How murderous the dancing waves looked in the sunlight! And the black saw-edged reef I beheld with a start and a shudder. The churchyard, too, had a changed expression. What a spectacle lay behind that familiar grassy curve! I did not see the incongruous muster of death. Here a Liverpool dandy; there a white-whiskered City man; sharp bag-men; little children—strange companions in the churchyard—hard-handed sailors; women, too, in silk or serge—no distinction now.

I and Laura could not walk in that direction till all this direful seeking and finding were over.

The doctor, seeing us at the open window, raised his hat. The autumn sun through the thin leaves touched his bald head as he walked over to the window-stool, and placing his knee on the bench on which Mr. Carmel used sometimes to sit, he told us all he knew of the ship and the disaster. It was a Liverpool steamer called the Conway Castle, bound for Bristol. One of her paddles was disabled early in the gale, and thus she drove to leeward, and was wrecked.

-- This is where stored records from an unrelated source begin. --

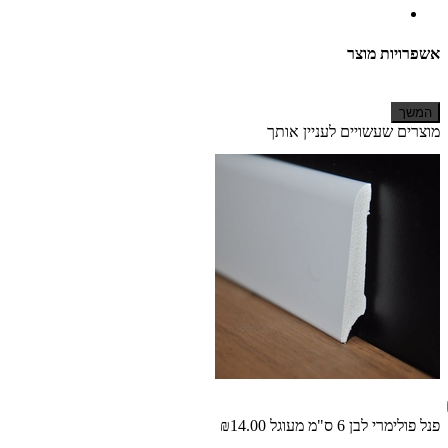
אשפרויות מוצר
המשך
מוצרים שעשויים לעניין אותך
פנל פולימרי לבן 6 ס"מ מעוגל
₪14.00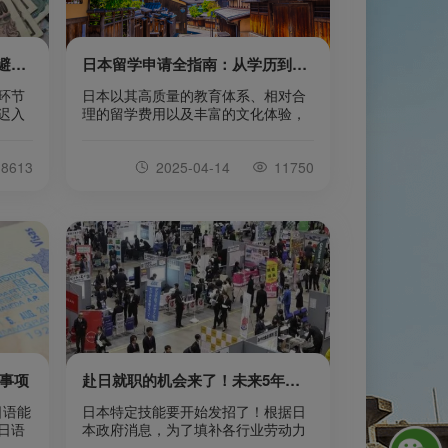
日本留学支付学费注意事项（避坑指南）
日本留学申请全指南：从学历到语言能力的必备条件
环节
日本以其高质量的教育体系、相对合
迟入
理的留学费用以及丰富的文化体验，
下是
吸引了越来越多的国际学生。然而，
1.确
不同学历层级的留学申请条件各不相
8613
2025-04-14
11750
学校
同，许多学生因不了解具体要求而错
，警惕
失机会。本文将详细介绍日本留学的
代缴学
基本申请条件，涵盖学历要求、语言
被骗数
能力、年龄限制等关键信息，帮助你
等名
明确自己的入学门槛，顺利规划留学
收款账
之路。一、日本留学的基本申请条件
校通常
无论申请语言学校、专门学校、大学
消
还是研究生院，以下条件是普遍要
求：1.学历要求高
事项
赴日就职的机会来了！未来5年日本政府将招收80多万外国人！
日语能
日本特定技能要开始发招了！根据日
日语
本政府消息，为了填补各行业劳动力
并取
的不足，从2024年开始，未来5年，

"And now," said the doctor, "I'm going to look in upon the luckiest man in the kingdom, the one human being who escaped alive out of that ship. He must have been either the best or the worst man on board—either too good to be drowned or too bad, by Jove! He is the gentleman you were so kind as to afford shelter to last night in the steward's house there, round the corner, and he sent for me an hour ago. I daresay he feels queer this morning; and from what Thomas Jones says, I should not be surprised if he had broken a bone somewhere. Nothing of any great consequence, of course; but he must have got a thund'ring fling on those rocks. When I've seen him—if I find you here—I'll tell you what I think of him."

After this promise, you may be sure we did wait where we were, and he kept his word. We were in a fever of curiosity; my first question was, "Who is he?"

"I guessed you'd ask that the first moment you could," said the doctor, a little pettishly.

"Why?" said I.

"Because it is the very question I can't answer," he replied. "But I'll tell you all I do know," he continued, taking up his old position at the window, and leaning forward with his head in the room.

Every word the oracle spoke we devoured. I won't tell his story in his language, nor with our interruptions. I will give its substance, and in part its details, as I received them. The doctor was at least as curious as we were.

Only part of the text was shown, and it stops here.